(Structured page parsing data)
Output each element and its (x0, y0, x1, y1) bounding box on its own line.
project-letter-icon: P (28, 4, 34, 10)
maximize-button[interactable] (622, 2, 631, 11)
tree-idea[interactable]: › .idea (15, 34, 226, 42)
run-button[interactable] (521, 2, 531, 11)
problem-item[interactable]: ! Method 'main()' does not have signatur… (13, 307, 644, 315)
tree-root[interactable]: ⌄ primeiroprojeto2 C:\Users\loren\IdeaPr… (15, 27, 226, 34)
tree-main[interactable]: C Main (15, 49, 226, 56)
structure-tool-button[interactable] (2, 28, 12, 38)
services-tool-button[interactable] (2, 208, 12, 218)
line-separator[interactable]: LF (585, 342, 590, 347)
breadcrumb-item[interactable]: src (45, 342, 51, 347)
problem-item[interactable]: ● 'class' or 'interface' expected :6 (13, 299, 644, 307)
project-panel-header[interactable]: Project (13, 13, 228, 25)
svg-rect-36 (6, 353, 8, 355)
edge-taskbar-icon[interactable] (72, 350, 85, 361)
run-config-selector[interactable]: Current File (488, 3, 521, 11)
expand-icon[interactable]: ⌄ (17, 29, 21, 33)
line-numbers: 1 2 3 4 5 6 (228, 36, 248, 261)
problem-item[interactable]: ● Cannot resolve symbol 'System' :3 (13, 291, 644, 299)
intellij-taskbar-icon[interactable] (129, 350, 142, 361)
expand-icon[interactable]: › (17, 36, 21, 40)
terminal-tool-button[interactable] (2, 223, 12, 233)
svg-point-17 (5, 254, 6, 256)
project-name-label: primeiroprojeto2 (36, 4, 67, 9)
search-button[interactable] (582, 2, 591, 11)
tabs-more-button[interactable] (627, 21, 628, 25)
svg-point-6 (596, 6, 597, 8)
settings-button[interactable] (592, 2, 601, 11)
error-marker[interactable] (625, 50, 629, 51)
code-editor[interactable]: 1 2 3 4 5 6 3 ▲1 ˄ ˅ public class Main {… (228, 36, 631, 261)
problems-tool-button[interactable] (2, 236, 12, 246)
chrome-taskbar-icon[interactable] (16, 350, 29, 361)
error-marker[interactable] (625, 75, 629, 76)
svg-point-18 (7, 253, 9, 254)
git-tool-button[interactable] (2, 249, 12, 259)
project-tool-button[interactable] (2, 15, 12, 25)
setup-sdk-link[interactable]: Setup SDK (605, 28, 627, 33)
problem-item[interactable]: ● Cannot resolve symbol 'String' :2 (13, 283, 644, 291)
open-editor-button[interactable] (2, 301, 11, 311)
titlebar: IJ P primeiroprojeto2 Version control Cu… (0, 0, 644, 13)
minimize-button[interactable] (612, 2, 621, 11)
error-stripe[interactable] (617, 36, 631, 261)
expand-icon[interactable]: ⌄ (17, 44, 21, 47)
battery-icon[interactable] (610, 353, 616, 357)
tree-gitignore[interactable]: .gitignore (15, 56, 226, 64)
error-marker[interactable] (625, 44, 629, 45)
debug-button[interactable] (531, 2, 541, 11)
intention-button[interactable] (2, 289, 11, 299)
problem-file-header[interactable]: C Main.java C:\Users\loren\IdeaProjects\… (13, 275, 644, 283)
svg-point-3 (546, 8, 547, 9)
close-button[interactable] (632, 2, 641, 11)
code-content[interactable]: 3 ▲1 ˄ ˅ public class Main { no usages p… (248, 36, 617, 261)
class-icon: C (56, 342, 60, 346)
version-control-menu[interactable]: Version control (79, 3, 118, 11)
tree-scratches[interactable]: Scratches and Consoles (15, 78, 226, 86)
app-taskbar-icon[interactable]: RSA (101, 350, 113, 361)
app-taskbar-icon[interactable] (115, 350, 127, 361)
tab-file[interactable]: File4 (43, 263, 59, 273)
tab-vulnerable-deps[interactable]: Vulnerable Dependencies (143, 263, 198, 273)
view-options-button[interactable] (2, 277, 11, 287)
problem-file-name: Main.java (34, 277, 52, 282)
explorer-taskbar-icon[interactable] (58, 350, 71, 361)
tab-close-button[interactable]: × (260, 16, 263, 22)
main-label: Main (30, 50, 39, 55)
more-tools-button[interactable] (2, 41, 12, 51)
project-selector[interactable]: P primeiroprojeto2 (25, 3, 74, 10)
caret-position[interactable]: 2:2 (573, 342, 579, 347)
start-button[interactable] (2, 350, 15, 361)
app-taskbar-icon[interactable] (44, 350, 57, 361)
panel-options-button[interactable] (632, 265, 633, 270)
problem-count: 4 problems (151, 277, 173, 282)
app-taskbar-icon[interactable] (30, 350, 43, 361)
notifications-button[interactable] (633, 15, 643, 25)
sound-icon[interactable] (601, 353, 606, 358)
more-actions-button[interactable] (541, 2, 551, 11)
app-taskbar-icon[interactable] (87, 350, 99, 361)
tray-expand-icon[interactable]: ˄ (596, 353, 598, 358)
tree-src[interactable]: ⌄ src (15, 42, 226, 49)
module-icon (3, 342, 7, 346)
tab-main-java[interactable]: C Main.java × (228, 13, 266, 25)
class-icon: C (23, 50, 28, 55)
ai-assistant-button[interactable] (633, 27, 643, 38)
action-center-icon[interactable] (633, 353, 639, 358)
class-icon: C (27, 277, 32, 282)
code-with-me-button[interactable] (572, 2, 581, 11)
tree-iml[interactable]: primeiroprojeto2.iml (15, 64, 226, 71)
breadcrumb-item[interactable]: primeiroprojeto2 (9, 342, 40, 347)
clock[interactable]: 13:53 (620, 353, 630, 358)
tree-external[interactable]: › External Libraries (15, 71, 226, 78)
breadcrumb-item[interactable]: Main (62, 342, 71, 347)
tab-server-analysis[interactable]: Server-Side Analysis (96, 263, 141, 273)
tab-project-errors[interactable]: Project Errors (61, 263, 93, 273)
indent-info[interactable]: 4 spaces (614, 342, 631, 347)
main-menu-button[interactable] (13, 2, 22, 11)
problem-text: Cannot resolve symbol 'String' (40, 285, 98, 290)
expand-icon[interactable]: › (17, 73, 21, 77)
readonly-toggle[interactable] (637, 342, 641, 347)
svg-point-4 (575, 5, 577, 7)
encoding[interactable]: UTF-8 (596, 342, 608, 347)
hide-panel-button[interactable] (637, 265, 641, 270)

(Problem to work on) Search the entries above for the string "java". Copy each line in which it appears.

(Response to the task)
problem-file-header[interactable]: C Main.java C:\Users\loren\IdeaProjects\… (13, 275, 644, 283)
problem-file-name: Main.java (34, 277, 52, 282)
tab-main-java[interactable]: C Main.java × (228, 13, 266, 25)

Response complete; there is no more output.